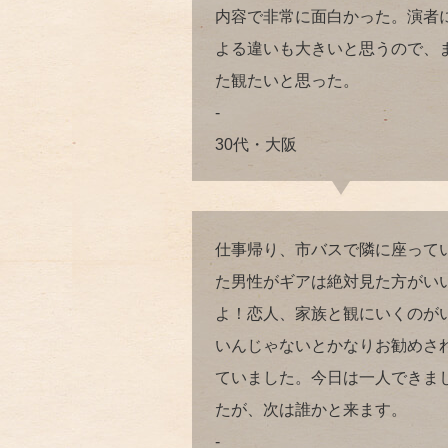
内容で非常に面白かった。演者
よる違いも大きいと思うので、
た観たいと思った。
-
30代・大阪
仕事帰り、市バスで隣に座って
た男性がギアは絶対見た方がい
よ！恋人、家族と観にいくのが
いんじゃないとかなりお勧めさ
ていました。今日は一人できま
たが、次は誰かと来ます。
-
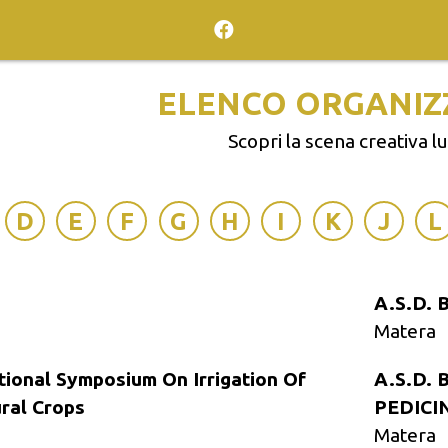
ELENCO ORGANIZ
Scopri la scena creativa l
D
E
F
G
H
I
K
J
L
A.S.D.
Matera
ational Symposium On Irrigation Of
A.S.D. B
ural Crops
PEDICIN
Matera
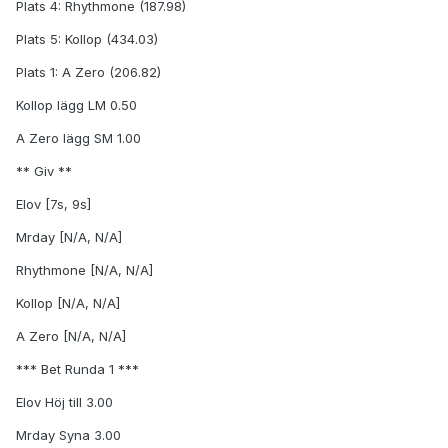
Plats 4: Rhythmone (187.98)
Plats 5: Kollop (434.03)
Plats 1: A Zero (206.82)
Kollop lägg LM 0.50
A Zero lägg SM 1.00
** Giv **
Elov [7s, 9s]
Mrday [N/A, N/A]
Rhythmone [N/A, N/A]
Kollop [N/A, N/A]
A Zero [N/A, N/A]
*** Bet Runda 1 ***
Elov Höj till 3.00
Mrday Syna 3.00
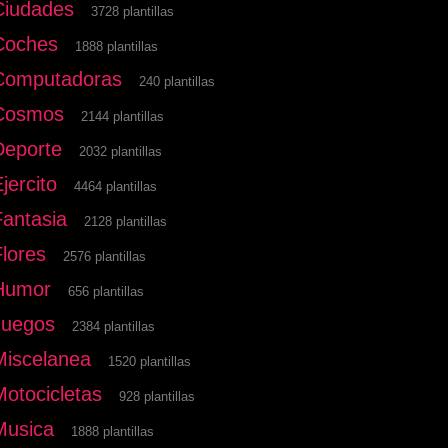
Ciudades
3728 plantillas
Coches
1888 plantillas
Computadoras
240 plantillas
Cosmos
2144 plantillas
Deporte
2032 plantillas
jercito
4464 plantillas
Fantasia
2128 plantillas
Flores
2576 plantillas
Humor
656 plantillas
Juegos
2384 plantillas
Miscelanea
1520 plantillas
Motocicletas
928 plantillas
Musica
1888 plantillas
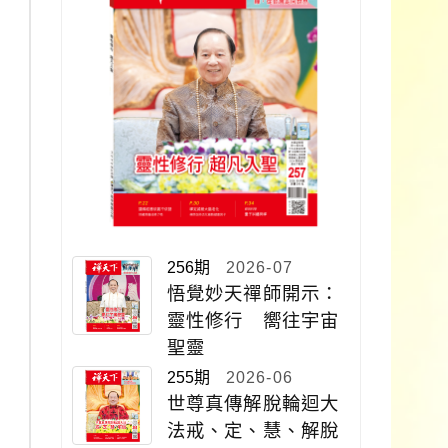
256期
2026-07
悟覺妙天禪師開示：
靈性修行 嚮往宇宙
聖靈
255期
2026-06
世尊真傳解脫輪迴大
法戒、定、慧、解脫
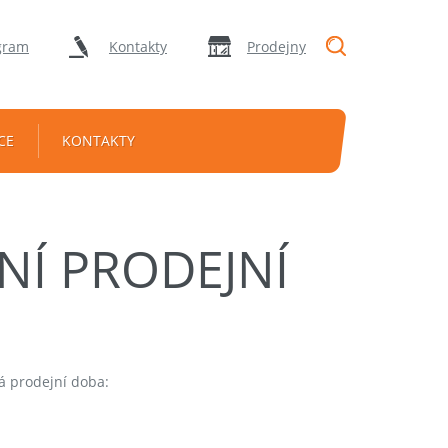
"Vyhledávání
gram
Kontakty
Prodejny
CE
KONTAKTY
Í PRODEJNÍ
á prodejní doba:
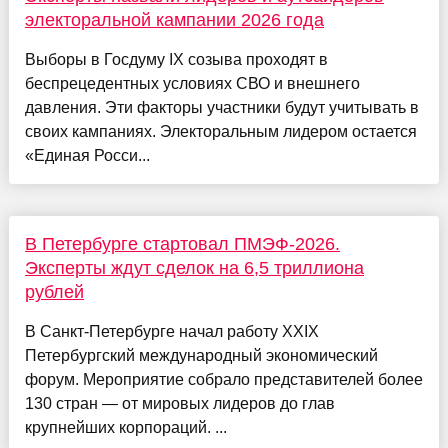
электоральной кампании 2026 года
Выборы в Госдуму IX созыва проходят в
беспрецедентных условиях СВО и внешнего
давления. Эти факторы участники будут учитывать в
своих кампаниях. Электоральным лидером остается
«Единая Росси...
В Петербурге стартовал ПМЭФ-2026.
Эксперты ждут сделок на 6,5 триллиона
рублей
В Санкт-Петербурге начал работу XXIX
Петербургский международный экономический
форум. Мероприятие собрало представителей более
130 стран — от мировых лидеров до глав
крупнейших корпораций. ...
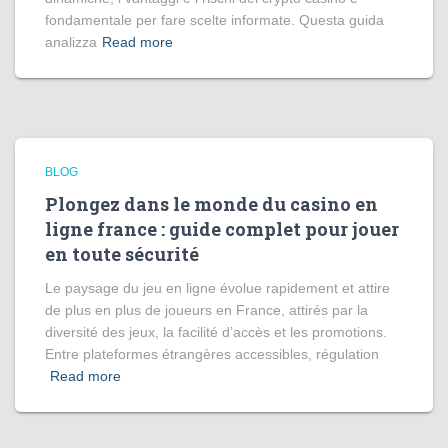
fondamentale per fare scelte informate. Questa guida
analizza
Read more
BLOG
Plongez dans le monde du casino en
ligne france : guide complet pour jouer
en toute sécurité
Le paysage du jeu en ligne évolue rapidement et attire
de plus en plus de joueurs en France, attirés par la
diversité des jeux, la facilité d’accès et les promotions.
Entre plateformes étrangères accessibles, régulation
Read more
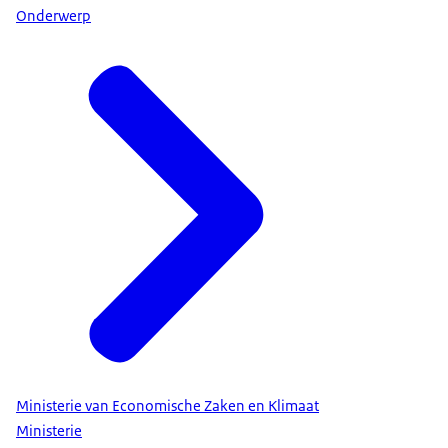
Onderwerp
Ministerie van Economische Zaken en Klimaat
Ministerie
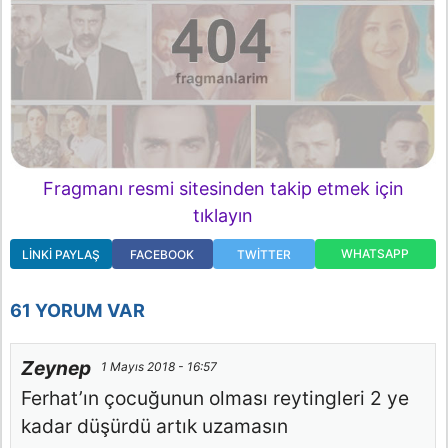
Fragmanı resmi sitesinden takip etmek için
tıklayın
WHATSAPP
LINKI PAYLAŞ
FACEBOOK
TWITTER
61 YORUM VAR
Zeynep
1 Mayıs 2018 - 16:57
Ferhat’ın çocuğunun olması reytingleri 2 ye
kadar düşürdü artık uzamasın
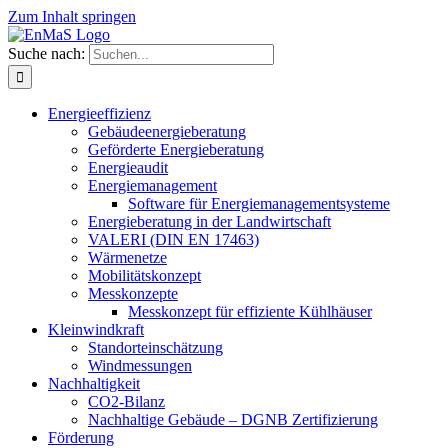
Zum Inhalt springen
Suche nach:
Energieeffizienz
Gebäudeenergieberatung
Geförderte Energieberatung
Energieaudit
Energiemanagement
Software für Energiemanagementsysteme
Energieberatung in der Landwirtschaft
VALERI (DIN EN 17463)
Wärmenetze
Mobilitätskonzept
Messkonzepte
Messkonzept für effiziente Kühlhäuser
Kleinwindkraft
Standorteinschätzung
Windmessungen
Nachhaltigkeit
CO2-Bilanz
Nachhaltige Gebäude – DGNB Zertifizierung
Förderung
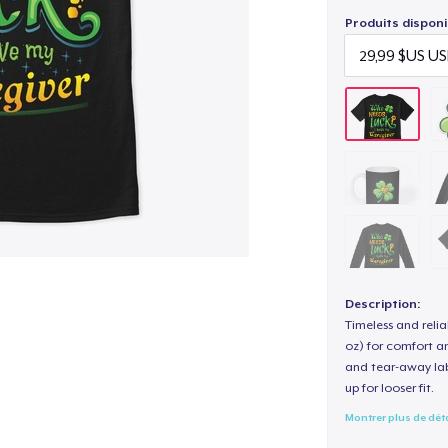
Produits disponi
Description:
Timeless and reli
oz) for comfort an
and tear-away label
up for looser fit.
Montrer plus de dét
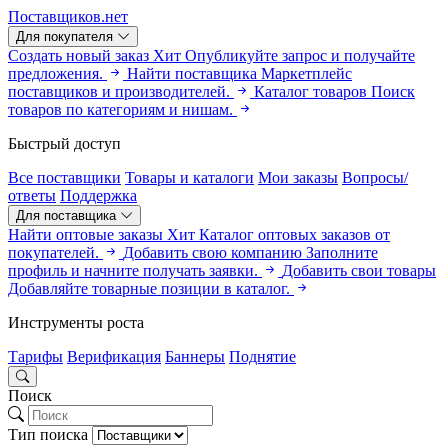
Поставщиков.нет
Для покупателя
Создать новый заказ
Хит
Опубликуйте запрос и получайте
предложения.
Найти поставщика
Маркетплейс
поставщиков и производителей.
Каталог товаров
Поиск
товаров по категориям и нишам.
Быстрый доступ
Все поставщики
Товары и каталоги
Мои заказы
Вопросы/
ответы
Поддержка
Для поставщика
Найти оптовые заказы
Хит
Каталог оптовых заказов от
покупателей.
Добавить свою компанию
Заполните
профиль и начните получать заявки.
Добавить свои товары
Добавляйте товарные позиции в каталог.
Инструменты роста
Тарифы
Верификация
Баннеры
Поднятие
Поиск
Тип поиска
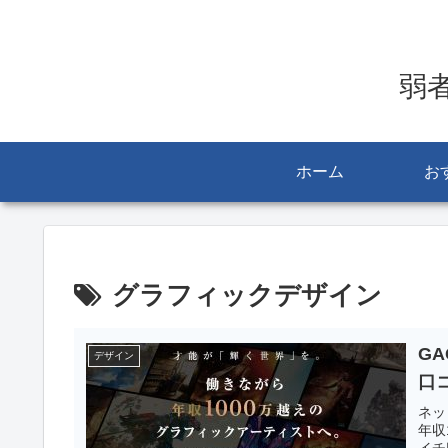
弱
ホーム
お
グラフィックデザイン
GA
デザイン
口
ネッ
年収
イチ氏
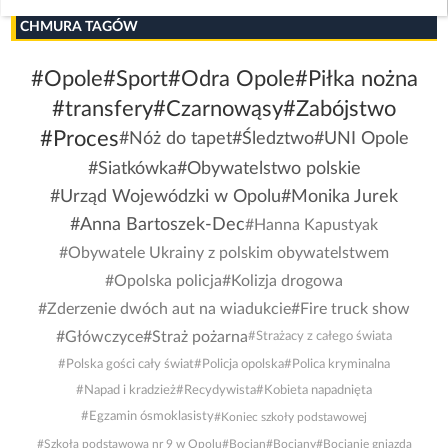
CHMURA TAGÓW
#Opole
#Sport
#Odra Opole
#Piłka nożna
#transfery
#Czarnowąsy
#Zabójstwo
#Proces
#Nóż do tapet
#Śledztwo
#UNI Opole
#Siatkówka
#Obywatelstwo polskie
#Urząd Wojewódzki w Opolu
#Monika Jurek
#Anna Bartoszek-Dec
#Hanna Kapustyak
#Obywatele Ukrainy z polskim obywatelstwem
#Opolska policja
#Kolizja drogowa
#Zderzenie dwóch aut na wiadukcie
#Fire truck show
#Główczyce
#Straż pożarna
#Strażacy z całego świata
#Polska gości cały świat
#Policja opolska
#Polica kryminalna
#Napad i kradzież
#Recydywista
#Kobieta napadnięta
#Egzamin ósmoklasisty
#Koniec szkoły podstawowej
#Szkoła podstawowa nr 9 w Opolu
#Bocian
#Bociany
#Bocianie gniazda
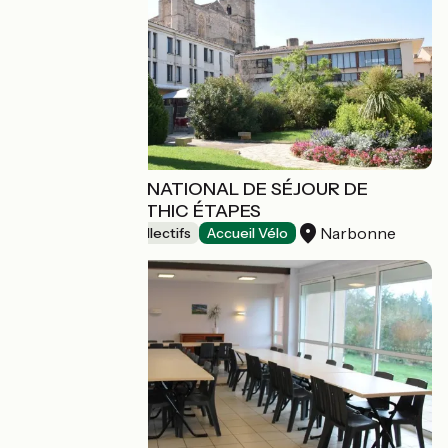
CENTRE INTERNATIONAL DE SÉJOUR DE
NARBONNE - ÉTHIC ÉTAPES
Narbonne
Hébergements collectifs
Accueil Vélo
--
Work order: Pick each line holding the word "Kollop" out of the data and copy it.

Expected answer:
Plats 5: Kollop (434.03)
Kollop lägg LM 0.50
Kollop [N/A, N/A]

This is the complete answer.